外には十人近くの近衛兵が三人の侍女を縄で縛り捕らえている。
あきらかに、尋常ではない。
近衛兵は国王に対して礼をとったが、その国王は青い顔をしている。
急いで中に入る。そこにはテーブルと椅子が一つずつあった。テーブルの上には裁縫箱と、刺繍が途中のハンカチ。椅子は、倒れている。
「カタリナ姫!」
奥の部屋へと進むと、寝室でカタリナ姫は眠っていた。
安堵のため息が出ようとしたが、ぎくり、と足が止まった。
そのベッドの周りの医師が数名、沈痛な面持ちで頭を下げていたのだ。
ぐらり、と体が揺れた。支えたのは後から追ってきたロタールだ。
「……ロタール、何が、あった」
「…………。カタリナ姫は、お亡くなりになりました」
ジギスムントの頭の中が真っ白になる。ぼんやりと、思い返す。
(今日の昼だったな。ピクニックに行ったのは)
『わたくしを看取らなければいけないんですもの!』
すぐ、前のことだった。思い出すまでもない。そのとき何を食べたのかすら分かる。
『子どもを作って、一緒に孫を見てひ孫を見て、わたくしを看取らなければいけないんですもの!』
「ジギスムント様、カタリナ姫は……」
「言うな!!」
叫んでいた。
「言うな言うな言うなっ!! カタリナ姫が、カタリナ姫が死んだなんて!!」
呼吸は激しくなり、肩で息をしていた。泣きべそをかいているようであったが、泣いていなかった。ロタールはじっと肩を支え続けて、落ち着くのを待っている。
何一つ、満たされなかった彼女。
(じゃあ、ぼくは、ぼくは、どうすればいいんだ……!!)
今、カタリナ姫という光が失われた。
(ぼくは、どうすればっ……)
ゆっくりと、体は落ち着いてゆく。心は落ち着くはずもない。
大変な精神力を要したが、冷静に促した。
「……すまない。ロタール、詳しい話を」
ロタールはジギスムントの様子を心配しながらも話し始めた。
「カタリナ姫は、昼食後、この部屋で刺繍の道具を侍女に求めました。ハンカチに、花の刺繍をしようとしていらしたようです。歌を歌いながら、ご機嫌な様子で刺繍をなさっていました。針を指に刺すまでは。とたんに苦しまれました。すぐに侍医を呼び、解毒の治療を行いましたが、間に合わず……」
ジギスムントは、肩を揺らしながら低い笑い声を上げる。
「は、は、はは、は……。じゃあ、針に毒が塗ってあったと。外で捕まっているやつらが実行者、というわけだな?」
「はい。ただ、誰が指示を出したのかは、未だ捜査中で……」
ジギスムントは走り出した。
王妃の間の外に出て、驚いた近衛兵に目もくれず、捕まえている侍女の一人に光のない目を向けた。おもむろに聖剣ハリヤを抜き、侍女の首筋に当てた。
「誰が首謀者だ」
侍女は答えない。十分訓練された人間のようだ。
ジギスムントはまさしく狂気という笑顔を向け、見もせずに、その侍女の腕を切り落とした。血が噴き出す。侍女が悲鳴を上げる。いかに訓練された人間であろうと、腕を切られて声をあげない人間はいないだろう。

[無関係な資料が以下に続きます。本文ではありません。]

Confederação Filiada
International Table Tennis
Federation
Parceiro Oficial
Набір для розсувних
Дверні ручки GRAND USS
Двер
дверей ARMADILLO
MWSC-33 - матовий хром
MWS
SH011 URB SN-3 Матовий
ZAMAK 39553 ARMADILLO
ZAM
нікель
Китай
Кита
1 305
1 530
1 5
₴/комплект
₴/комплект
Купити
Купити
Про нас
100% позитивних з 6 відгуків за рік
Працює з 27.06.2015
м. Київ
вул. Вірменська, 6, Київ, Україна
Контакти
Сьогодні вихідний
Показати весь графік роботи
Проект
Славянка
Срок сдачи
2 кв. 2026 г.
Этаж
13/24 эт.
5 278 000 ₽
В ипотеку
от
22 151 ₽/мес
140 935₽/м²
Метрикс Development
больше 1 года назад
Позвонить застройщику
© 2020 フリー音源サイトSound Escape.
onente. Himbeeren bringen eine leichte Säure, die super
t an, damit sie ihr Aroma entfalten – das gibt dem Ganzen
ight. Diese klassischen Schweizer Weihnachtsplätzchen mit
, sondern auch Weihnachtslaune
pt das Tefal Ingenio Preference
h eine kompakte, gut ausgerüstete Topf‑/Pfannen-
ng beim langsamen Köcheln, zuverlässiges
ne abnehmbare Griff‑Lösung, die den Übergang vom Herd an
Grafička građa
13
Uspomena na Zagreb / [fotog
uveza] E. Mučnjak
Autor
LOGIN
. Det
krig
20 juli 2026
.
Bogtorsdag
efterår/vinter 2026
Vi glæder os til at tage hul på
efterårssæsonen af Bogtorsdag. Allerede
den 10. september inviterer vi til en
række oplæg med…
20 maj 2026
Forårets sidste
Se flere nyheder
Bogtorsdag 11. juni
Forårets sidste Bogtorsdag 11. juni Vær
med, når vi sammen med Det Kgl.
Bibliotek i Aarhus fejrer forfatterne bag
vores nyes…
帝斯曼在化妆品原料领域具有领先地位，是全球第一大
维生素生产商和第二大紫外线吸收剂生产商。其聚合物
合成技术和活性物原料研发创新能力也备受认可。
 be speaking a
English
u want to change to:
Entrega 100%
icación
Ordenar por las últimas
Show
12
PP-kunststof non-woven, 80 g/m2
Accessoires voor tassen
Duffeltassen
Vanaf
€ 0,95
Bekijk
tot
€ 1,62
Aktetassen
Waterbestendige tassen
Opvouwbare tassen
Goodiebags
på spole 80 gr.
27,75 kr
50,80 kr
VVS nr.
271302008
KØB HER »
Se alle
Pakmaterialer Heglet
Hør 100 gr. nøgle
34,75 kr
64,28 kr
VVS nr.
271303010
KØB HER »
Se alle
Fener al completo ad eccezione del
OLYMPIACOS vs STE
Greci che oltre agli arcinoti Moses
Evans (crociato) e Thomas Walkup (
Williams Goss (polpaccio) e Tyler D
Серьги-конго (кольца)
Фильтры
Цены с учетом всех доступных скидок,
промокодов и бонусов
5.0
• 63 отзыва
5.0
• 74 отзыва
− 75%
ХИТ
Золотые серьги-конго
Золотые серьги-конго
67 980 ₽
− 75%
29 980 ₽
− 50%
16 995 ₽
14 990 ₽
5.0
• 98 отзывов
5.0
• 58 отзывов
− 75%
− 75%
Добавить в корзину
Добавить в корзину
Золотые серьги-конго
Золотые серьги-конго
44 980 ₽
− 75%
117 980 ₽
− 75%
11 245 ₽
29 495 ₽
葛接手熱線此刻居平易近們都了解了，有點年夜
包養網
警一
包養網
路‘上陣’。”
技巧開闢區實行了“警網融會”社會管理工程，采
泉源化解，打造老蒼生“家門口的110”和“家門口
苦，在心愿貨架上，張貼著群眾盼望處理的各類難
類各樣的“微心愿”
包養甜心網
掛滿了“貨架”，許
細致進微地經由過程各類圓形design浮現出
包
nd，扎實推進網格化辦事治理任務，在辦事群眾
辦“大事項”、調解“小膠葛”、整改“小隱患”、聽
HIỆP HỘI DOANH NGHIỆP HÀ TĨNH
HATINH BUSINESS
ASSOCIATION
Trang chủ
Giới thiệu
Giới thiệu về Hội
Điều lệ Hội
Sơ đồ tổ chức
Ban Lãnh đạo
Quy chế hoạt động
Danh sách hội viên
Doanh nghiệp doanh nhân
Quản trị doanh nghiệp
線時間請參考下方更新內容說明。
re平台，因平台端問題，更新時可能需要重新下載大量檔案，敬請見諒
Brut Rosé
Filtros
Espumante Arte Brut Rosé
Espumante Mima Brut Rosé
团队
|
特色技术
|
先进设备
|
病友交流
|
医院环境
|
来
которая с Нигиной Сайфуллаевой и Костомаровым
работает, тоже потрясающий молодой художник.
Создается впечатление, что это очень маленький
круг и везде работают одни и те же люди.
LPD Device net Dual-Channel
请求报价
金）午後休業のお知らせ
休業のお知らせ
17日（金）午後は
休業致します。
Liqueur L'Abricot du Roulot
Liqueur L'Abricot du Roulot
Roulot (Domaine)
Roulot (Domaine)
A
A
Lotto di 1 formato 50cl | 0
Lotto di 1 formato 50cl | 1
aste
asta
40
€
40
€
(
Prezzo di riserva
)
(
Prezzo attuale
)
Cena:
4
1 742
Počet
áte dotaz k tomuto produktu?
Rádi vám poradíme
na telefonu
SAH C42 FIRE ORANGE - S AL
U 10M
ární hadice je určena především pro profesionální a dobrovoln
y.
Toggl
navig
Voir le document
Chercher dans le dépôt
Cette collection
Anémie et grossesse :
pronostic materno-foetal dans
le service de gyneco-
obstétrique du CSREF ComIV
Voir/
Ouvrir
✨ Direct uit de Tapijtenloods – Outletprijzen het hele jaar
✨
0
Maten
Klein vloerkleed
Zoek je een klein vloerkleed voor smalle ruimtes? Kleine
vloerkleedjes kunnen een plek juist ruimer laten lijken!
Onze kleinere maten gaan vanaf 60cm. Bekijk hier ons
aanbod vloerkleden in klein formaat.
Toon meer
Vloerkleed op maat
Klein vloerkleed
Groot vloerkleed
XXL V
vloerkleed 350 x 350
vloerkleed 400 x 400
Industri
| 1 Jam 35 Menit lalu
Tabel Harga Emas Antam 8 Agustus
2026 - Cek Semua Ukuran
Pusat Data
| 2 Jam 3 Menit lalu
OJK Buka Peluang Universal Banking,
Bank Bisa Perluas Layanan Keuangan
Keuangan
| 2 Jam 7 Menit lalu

ジギスムントの狂気のような笑顔はなりを潜め、返り血を浴びた暗い影のある顔で、鋭い目を寄越して近衛兵たちに言う。
「拷問して首謀者を聞きだせ。ただし、死なせるな。自ら死にたいと思うほどの苦痛と屈辱を味あわせ、生き地獄を見せ続けろ」
返り血が涙のように流れ落ちる。
「ジ、ジギスムント様……」
ロタールの声。
思わず、ジギスムントはロタールに抱きついた。
何も考えられなかった。ジギスムントにはただ強い力で抱きしめることしかできない。
だから、そのときのロタールの表情や言葉の響きにどんな感情が混じっているのかにも気づかなかった。
人のことに構っていられる余裕が、もうない。
もう、自分を保つのも限界だ。
「……助けてくれ、ロタール」
かつてカタリナ姫に言ったのと同じことを、ジギスムントは言った。
涙は出なかった。そんな自分に自己嫌悪しながら、思い出ばかりが蘇える。美しい思い出ばかりが。
花のように美しい、最愛の妻との思い出が。
カタリナ姫という光がついえたことを自覚したくなかった。
涙は出なかった。だが心の中では涙が洪水を起こすほどに悲しんでいた。
だから、いつもの通りにロタールに慰められることを望んだ。抱きしめて、ばかみたいに美しい御伽噺を聞かせてほしかった。
だからかもしれない。
ロタールが、ジギスムントの必死の言葉に答えなかったことにも気づかないのは。
そして、抱きしめ返すロタールの手がぎこちないことに気づかないのは。
ロタールはエディやアルブレヒトが死んだときに聞かせたような御伽噺をしなかった。
彼は黙って、ジギスムントを抱きしめるだけだった。
抱きしめていたから、そのときのロタールの顔は、ジギスムントには分からなかった。
ジギスムントは、変化を気づけなかった。
ジギスムントは精神が弱いことを自覚している。ただ、自覚したところでどうにかなるわけではない。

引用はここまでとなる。